Tracing and Monitoring IPFS Cluster

IPFS Cluster supports exposing a Prometheus endpoint for metric-scraping as well as submitting trace information to Jaeger.

These are configured in the observations section of the configuration and can be enabled from there or by starting a cluster peer with:

$ ipfs-cluster-service daemon --stats --tracing

Development setup for tracing and metrics

The following section shows how to:

  • Configure and run Jaeger and Prometheus services locally using Docker
  • Configure IPFS Cluster to send traces to Jaeger and metrics to Prometheus
This section shows how to deploy and configure  tracing and metrics on a local development environment.
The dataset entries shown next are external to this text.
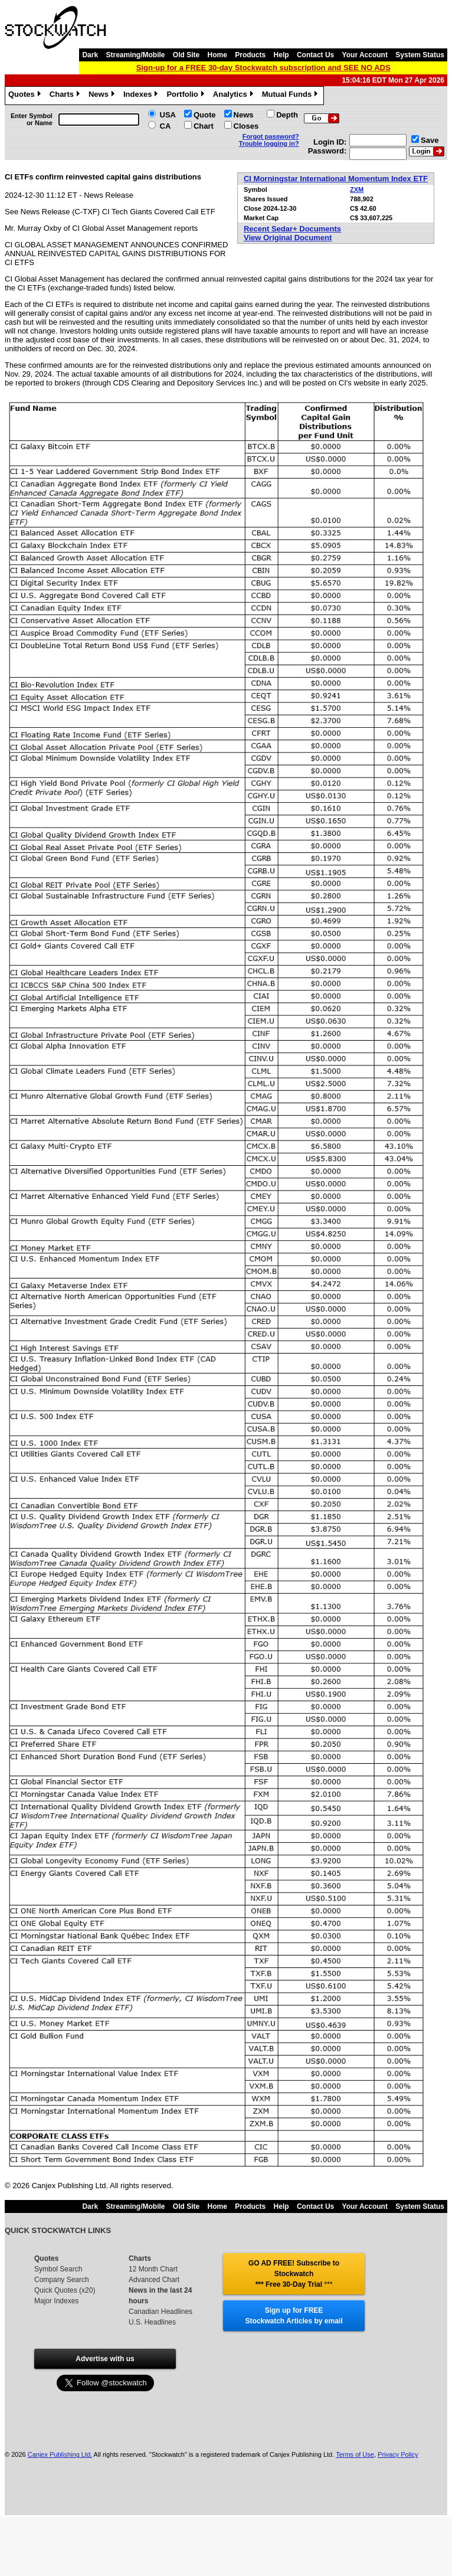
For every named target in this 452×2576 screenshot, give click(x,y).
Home (217, 55)
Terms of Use (355, 2454)
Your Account (365, 55)
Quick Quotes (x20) (64, 2290)
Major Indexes (56, 2301)
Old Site (186, 55)
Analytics (234, 95)
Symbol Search (58, 2269)
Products (250, 55)
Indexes (142, 95)
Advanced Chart (154, 2280)
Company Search (61, 2280)
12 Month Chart (153, 2269)
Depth (287, 114)
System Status (419, 55)
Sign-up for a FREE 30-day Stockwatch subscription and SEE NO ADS (263, 67)
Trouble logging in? (269, 143)
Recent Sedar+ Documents (292, 228)
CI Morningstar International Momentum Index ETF (336, 178)
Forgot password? (271, 136)
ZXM (356, 189)
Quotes (26, 95)
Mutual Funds (291, 95)
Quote (205, 114)
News (103, 95)
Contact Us (315, 55)
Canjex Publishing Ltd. (60, 2454)
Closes (246, 126)
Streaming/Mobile (135, 55)
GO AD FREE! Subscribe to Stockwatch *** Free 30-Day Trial (293, 2274)
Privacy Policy (398, 2454)
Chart (204, 126)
Production  deployment of either Jaeger or Prometheus is beyond the scope of what is  being covered here.

Jaeger

First, pull down the Jaeger all-in-one image:

$ docker pull jaegertracing/all-in-one:1.9

Once the image has been downloaded, run the image with the following configuration:

$ docker run -d --name jaeger \
  -e COLLECTOR_ZIPKIN_HTTP_PORT=9411 \
  -p 5775:5775/udp \
  -p 6831:6831/udp \
  -p 6832:6832/udp \
  -p 5778:5778 \
  -p 16686:16686 \
  -p 14268:14268 \
  -p 9411:9411 \
  jaegertracing/all-in-one:1.9

Of particular note are the following ports on the Jaeger container:  - 6831 is default agent endpoint used by IPFS Cluster  - 16686 exposes the web UI of the Jaeger service, where you can query and search collected traces

Prometheus

To configure Prometheus, we create a prometheus.yml file, such as the following:

global:
  scrape_interval:     15s
  evaluation_interval: 15s

scrape_configs:
  - job_name: ipfs-cluster-daemon
    scrape_interval:     2s
    static_configs:
      - targets: ['localhost:8888']

The target address specified matches the default address in the  metrics configuration in IPFS Cluster, but feel to change it to  something more suitable to your environment, just make sure to update  your ~/.ipfs-cluster/service.json to match.
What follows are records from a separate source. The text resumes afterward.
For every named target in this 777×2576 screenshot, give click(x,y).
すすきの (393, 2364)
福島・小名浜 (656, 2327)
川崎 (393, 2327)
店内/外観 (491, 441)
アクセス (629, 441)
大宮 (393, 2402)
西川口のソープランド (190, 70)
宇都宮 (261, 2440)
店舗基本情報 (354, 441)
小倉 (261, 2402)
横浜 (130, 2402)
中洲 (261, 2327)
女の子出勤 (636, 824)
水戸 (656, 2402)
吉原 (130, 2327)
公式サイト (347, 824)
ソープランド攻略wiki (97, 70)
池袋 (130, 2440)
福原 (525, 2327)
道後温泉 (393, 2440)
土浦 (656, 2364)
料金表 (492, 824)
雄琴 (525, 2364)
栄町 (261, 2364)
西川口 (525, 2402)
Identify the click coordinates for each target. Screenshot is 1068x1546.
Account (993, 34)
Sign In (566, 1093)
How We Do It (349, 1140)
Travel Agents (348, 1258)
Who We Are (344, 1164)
In order to run prometheus, pull the following Docker image:

$ docker pull prom/prometheus

Then run the Prometheus container, making sure to mount the configuration file we just created:

$ docker run --network host -v /tmp/prometheus.yml:/etc/prometheus/prometheus.yml --name promy prom/prometheus

Note that to have Prometheus reach the metrics endpoint exposed by  IPFS Cluster, it requires that the container be run on the host’s  network, this done via the --network host flag in the run command above.

IPFS Cluster configuration

Configure the observations section in the service.json file as follows:

{
  "metrics": {
    "enable_stats": true,
    "prometheus_endpoint": "/ip4/0.0.0.0/tcp/8888",
    "reporting_interval": "2s"
  },
  "tracing": {
    "enable_tracing": true,
    "jaeger_agent_endpoint": "/ip4/0.0.0.0/udp/6831",
    "sampling_prob": 0.3,
    "service_name": "cluster-daemon"
  }
}

For local development tracing, it is advised to change the observations.tracing.sampling_prob to 1, so that every action in the system is recorded and sent to Jaeger.

Running the cluster peer with the configuration above should provide  an endpoint for Prometheus to collect metrics and will push traces to  Jaeger.

Once cluster peer has started, go to http://localhost:9090/targets to confirm that Prometheus has been able to beginning scraping metrics from IPFS Cluster.

To confirm that tracing is functioning correctly, we will add a file  and pin to IPFS Cluster in one step by using the IPFS Cluster add command and then search for its trace in Jaeger.

$ echo 'test tracing file' > test.file
$ ipfs-cluster-ctl add test.file

Go to https://localhost:16686 and you should see a trace, it may be labelled <trace-without-root-span> due to an issue with how Jaeger creates/determines root spans, but all  the information is still inside. If there is nothing there, give it  sometime to flush the traces to the Jaeger Collector as it isn’t  instantaneous.

After having run a few commands to get some traces, it is a good time to go check out the graph page of Prometheus, which is prefilled with a histogram of the request latencies of the gorpc calls between IPFS Cluster components. There are plenty of other  metrics configured for collection and they can be found in the drop-down  next to the Execute button.

Hopefully, this tooling enables you to better understand how IPFS Cluster operates and performs.